By Thais-Lyn Trayer | 63 Am. U. L. Rev. 219 (2013)
Indigent American Indian defendants suffer from a gap in federal laws that denies them full Sixth Amendment right-to-counsel protections. Indian defendants are not automatically guaranteed representation by a lawyer in tribal court. Constitutional difficulties arise when these uncounseled convictions are later used to support prosecution of repeat offender crimes in federal court. Supporters of this practice, most recently upheld in United States v. Cavanaugh, point to the status of tribal nations as inherently
sovereign and beyond the reach of the Bill of Rights. This Comment argues that federal courts should nevertheless approach prosecution of recidivist crimes by Indian defendants as if the Sixth Amendment applies.

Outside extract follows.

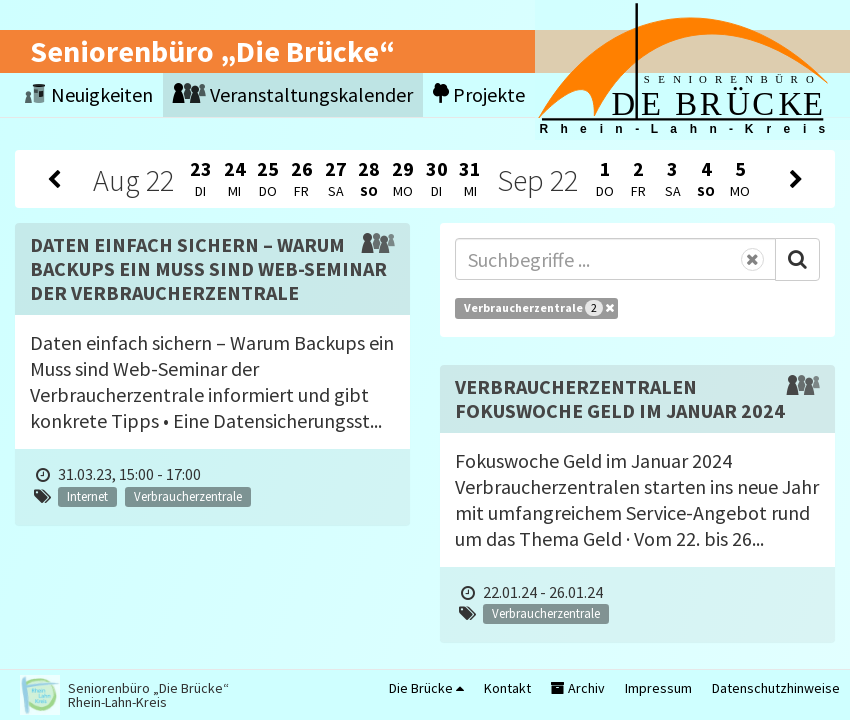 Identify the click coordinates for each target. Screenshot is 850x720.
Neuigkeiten (89, 94)
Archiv (578, 688)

Different treatment of Indian defendants in federal court is based on a misunderstanding of criminal law, whereby defendants are given fewer procedural protections when prior convictions are considered sentencing factors, rather than elements of crimes. To avoid these semantics, courts should return to the Supreme Court’s original intent underlying the right to counsel: ensuring a conviction’s reliability. This approach is more appropriate for considering judgments from sovereign Indian nations. Furthermore, it resolves inadequacies of the 2010 Tribal Law and Order Act’s partial Sixth Amendment grant. By returning to a reliability analysis, federal courts can ensure indigent American Indians are not the only U.S. citizens subject to federal criminal prosecutions supported by uncounseled convictions simply because they are too poor to afford counsel.